L'individuazione dei Comuni deve avvenire sulla base dell'altitudine riportata nell'elenco predisposto dall'Istat e ciò comporta come prima conseguenza la perdita della esenzione da Imu dal 2014 per i terreni di collina che finora usufruivano invece dell'agevolazione e che non potranno risultare nell'elenco. In pratica si prevede che il ministero dell'Economia sulla base dei territori montani rilevati dagli elenchi Istat (articolo 15 della legge 27 dicembre 1977 n. 984) stabilirà quelli per i quali continuerà ad applicarsi l'esenzione da Imu.

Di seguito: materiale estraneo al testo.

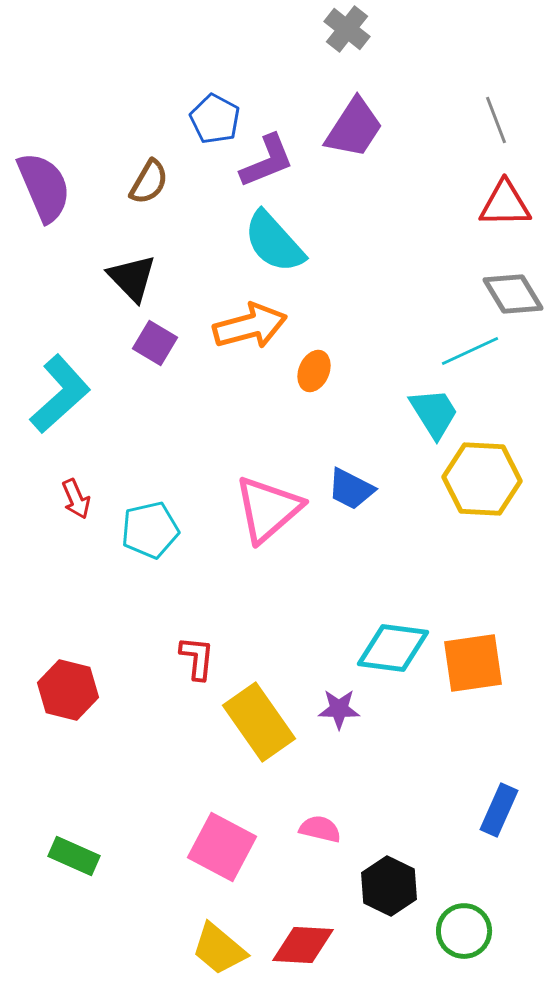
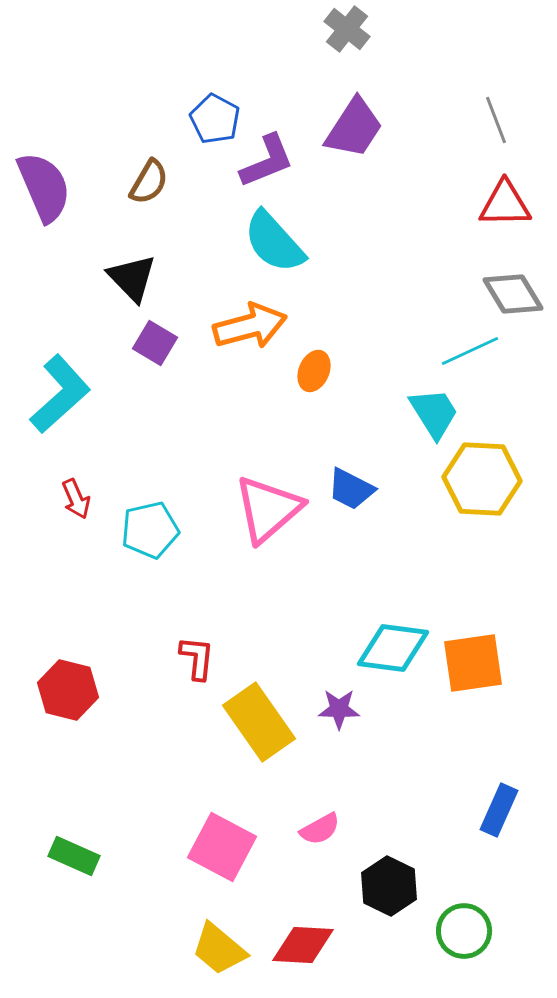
pink semicircle: rotated 138 degrees clockwise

Si noti che i fabbricati rurali strumentali sono comunque oggettivamente esenti da Imu su tutto il territorio nazionale per cui manterranno l'esenzione anche in montagna. Invece le abitazioni rurali non hanno agevolazioni ad eccezione di quella comune prevista per la abitazione principale.

Sanità, niente IMU e Tasi: Calcoli caso per caso

Anche se l'immobile è utilizzato in modo misto, quando l'attività sanitaria è convenzionata, accreditata o svolta dietro un simbolico pagamento vi è l'esenzione da imposta municipale (Imu) e da tassa sui servizi (Tasi), limitatamente alla frazione di unità adibita a tali attività.

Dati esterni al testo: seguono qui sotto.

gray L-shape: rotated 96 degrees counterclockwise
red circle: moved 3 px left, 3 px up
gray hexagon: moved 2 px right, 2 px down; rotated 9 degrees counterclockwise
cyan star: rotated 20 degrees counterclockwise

E' la risposta a un'interrogazione presentata dall'onorevole Paglia nel question time in commissione Finanze alla Camera, fornita dal sottosegretario all'Economia Enrico Zanetti, che riprende le istruzioni al modello di dichiarazione per l'Imu degli enti non commerciali. Per cui, tenendo conto che nelle istruzioni ai modelli Imu e Tasi per enti non commerciali, di cui al dm 26/06/2014, non ci sono riferimenti alle strutture ma solamente alle attività convenzionate con il sistema sanitario nazionale, nel rispetto di tale condizione bisogna ritenere applicabile la relativa esenzione dal versamento dei suddetti tributi.

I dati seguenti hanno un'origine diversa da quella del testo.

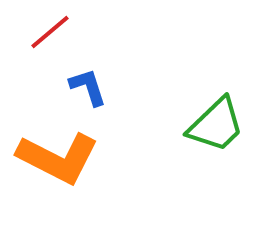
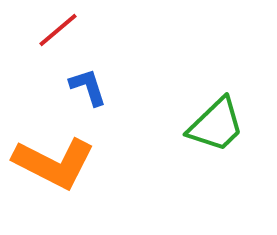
red line: moved 8 px right, 2 px up
orange L-shape: moved 4 px left, 5 px down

Si specifica però che l'esenzione non può essere riconosciuta agli enti che percepiscono qualsiasi corrispettivo ma solo a quelli che esercitano le attività sanitarie in regime di convenzione e/o di accreditamento, anche in presenza di un pagamento di un ticket, o contro corrispettivi simbolici. Inoltre, l'accreditamento e convenzioni vanno misurati in base alla singola attività, e non all'intera struttura: un ospedale o una clinica privata convenzionati con il servizio sanitario, quindi, non sono automaticamente esenti.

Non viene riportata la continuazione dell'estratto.